### [TASK BRIEF]
Read through the lines below and copy the ones holding the string "Hyundai".
[Opening DATA EXCERPTS section]
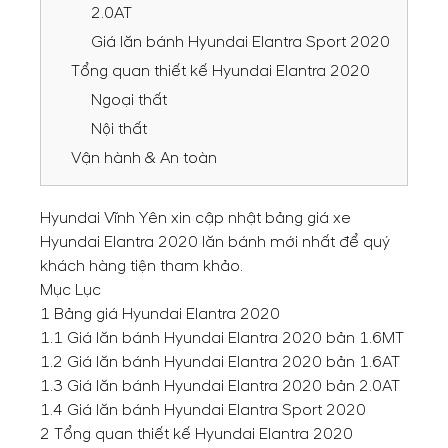
2.0AT
Giá lăn bánh Hyundai Elantra Sport 2020
Tổng quan thiết kế Hyundai Elantra 2020
Ngoại thất
Nội thất
Vận hành & An toàn
Hyundai Vĩnh Yên
xin cập nhật bảng giá xe
Hyundai Elantra 2020 lăn bánh mới nhất để quý
khách hàng tiện tham khảo.
Mục Lục
1
Bảng giá Hyundai Elantra 2020
1.1
Giá lăn bánh Hyundai Elantra 2020 bản 1.6MT
1.2
Giá lăn bánh Hyundai Elantra 2020 bản 1.6AT
1.3
Giá lăn bánh Hyundai Elantra 2020 bản 2.0AT
1.4
Giá lăn bánh Hyundai Elantra Sport 2020
2
Tổng quan thiết kế Hyundai Elantra 2020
[Closing DATA EXCERPTS section]
### [RESULT FOR THIS EXERCISE]
Giá lăn bánh Hyundai Elantra Sport 2020
Tổng quan thiết kế Hyundai Elantra 2020
Hyundai Vĩnh Yên
Hyundai Elantra 2020 lăn bánh mới nhất để quý
Bảng giá Hyundai Elantra 2020
Giá lăn bánh Hyundai Elantra 2020 bản 1.6MT
Giá lăn bánh Hyundai Elantra 2020 bản 1.6AT
Giá lăn bánh Hyundai Elantra 2020 bản 2.0AT
Giá lăn bánh Hyundai Elantra Sport 2020
Tổng quan thiết kế Hyundai Elantra 2020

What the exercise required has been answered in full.